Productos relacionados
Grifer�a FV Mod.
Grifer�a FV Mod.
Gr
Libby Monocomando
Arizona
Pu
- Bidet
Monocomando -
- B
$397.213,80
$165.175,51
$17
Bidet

::::::::

Activity: Taking no liberties, give the material above again in full.

Output of the exercise:
Productos relacionados
Grifer�a FV Mod.
Grifer�a FV Mod.
Gr
Libby Monocomando
Arizona
Pu
- Bidet
Monocomando -
- B
$397.213,80
$165.175,51
$17
Bidet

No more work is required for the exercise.